Repeat every record below exactly, leaving out the pictures.

-- SOURCE MATERIAL follows --

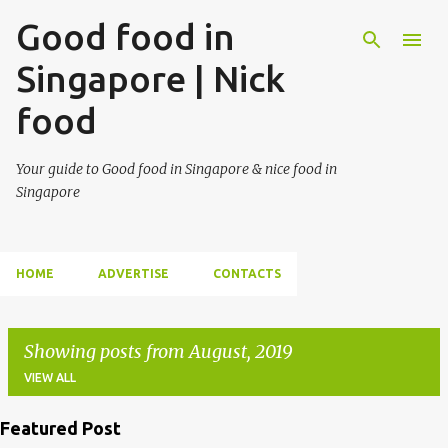
Good food in
Singapore | Nick
food
Your guide to Good food in Singapore & nice food in
Singapore
HOME
ADVERTISE
CONTACTS
Showing posts from August, 2019
VIEW ALL
Featured Post
P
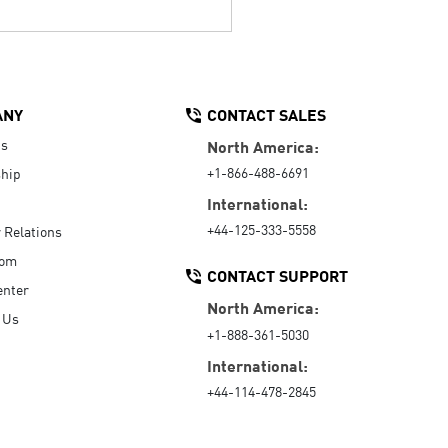
ANY
CONTACT SALES
Us
North America:
+1-866-488-6691
hip
International:
+44-125-333-5558
r Relations
oom
CONTACT SUPPORT
enter
North America:
 Us
+1-888-361-5030
International:
+44-114-478-2845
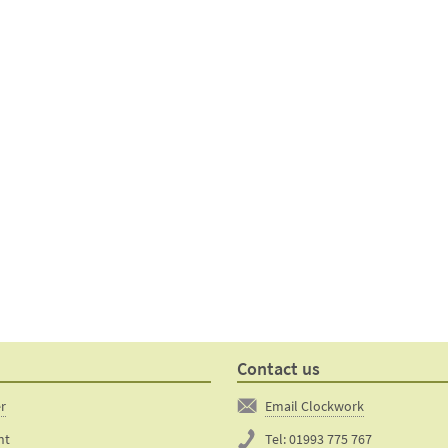
Contact us
er
Email Clockwork
nt
Tel:
01993 775 767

-- SOURCE MATERIAL concluded --

◆ OUTPUT FOR THIS EXERCISE
Good food in
Singapore | Nick
food
Your guide to Good food in Singapore & nice food in
Singapore
HOME
ADVERTISE
CONTACTS
Showing posts from August, 2019
VIEW ALL
Featured Post
P
ANY
CONTACT SALES
Us
North America:
+1-866-488-6691
hip
International:
+44-125-333-5558
r Relations
oom
CONTACT SUPPORT
enter
North America:
 Us
+1-888-361-5030
International:
+44-114-478-2845
Contact us
er
Email Clockwork
nt
Tel:
01993 775 767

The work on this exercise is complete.